Retaining only 5 percent to 10 percent of the participants would greatly boost swimming participation, Swendig theorized. Although the program wasn't very successful, he has hope.
"We didn't promote it as well as we should've, and I really think there's potential there," he says. "We didn't do what maybe we could have done to see that it succeeded."
All of these ideas are examples of how programming at the Mabee aquatic center has grown over the years. While some classes may have a very specific group of participants in mind, Swendig resists alienating other groups.
"With the additional pools and the number of expanding classes, we've been able to get very specific with all of our population," he says. "For us, that's the biggest thing. We have really appropriate classes for all people in all levels. When we first started, that was certainly not the case."

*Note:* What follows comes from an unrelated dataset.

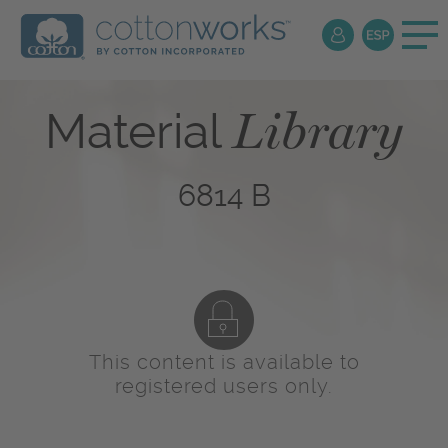
Library
Material
6814 B
This content is available to
registered users only.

Regular surveys of the center's clientele helped with that process. Of the center's 1,100 members, more than 700 responded to the last survey—a startling amount considering a mere 10 percent response rate would be labeled successful.

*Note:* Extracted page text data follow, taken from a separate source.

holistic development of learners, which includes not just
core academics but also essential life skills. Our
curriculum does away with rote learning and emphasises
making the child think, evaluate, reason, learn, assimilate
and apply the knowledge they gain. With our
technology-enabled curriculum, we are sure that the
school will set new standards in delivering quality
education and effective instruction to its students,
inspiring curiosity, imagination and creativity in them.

"They told us where they feel they're not getting what they would like and what's good," Swendig says. "They were very candid about it, and I would say that's really the best way to do it."
Once the programs have been created, Swendig promotes them through occasional advertising, word of mouth and promotional materials sent to schools.
"We've been around long enough," he says. "We're well enough accepted through various other entities in the city that if we wanted to send something home through the schools, the schools are very cooperative, and so is the parks and rec department."
For a health club (albeit one affiliated with a hospital), HealthBridge Fitness Center has a large aquatics facility: a six-lane, 25-meter lap pool; a u-shaped, zero-depth-entry leisure pool and a warm-water therapy pool. Kids' swim lessons and group-fitness classes take place in the leisure pool. With so much space, HealthBridge is a busy place.
"It's actually going pretty much around the clock," Kozak says. Their programs earned HealthBridge a top-20 spot in 2003's USWFA's aquatic programming awards.
There are the usual exercise-based programs for group fitness (including choreographed classes and cross-training), but then there's water tai chi and prenatal classes. There are also a number of therapeutic classes for arthritis (two levels), multiple sclerosis, low-back problems and range of motion. Of them all, arthritis reigns as king.
"It's very popular," Kozak says. "In certain ones we're still turning people away."
Sometimes the programs can be victims of their own success. People who take the low-back class often fix their problems and thus don't need the class anymore.
"With other programs, we just keep changing the formats and keep it interesting so they keep coming back," Kozak says. "A lot of people have to work out in the water due to knee or hip issues, so that's why we offer a lot of these classes, but the general fitness classes, your Average Joe off the track just wants to change it up, so we make it fun and exciting."
To keep things fun and exciting, Kozak listens to member comments and keeps up on industry developments. She also likes to see what other clubs offer.
"If I'm out and about and on vacation or just visiting somewhere," she says, "I pick up schedules and read their class descriptions and see if it's something that I think would work in my facility."
In addition, she takes the usual steps: continuing education, lots of reading and attending various industry events. Staying current is key in generating good programming ideas.
"You just have to re-evaluate and take a look at current trends and adapt your program to what's going on," Las Vegas's Irvine says. "If you've got something good, don't change it."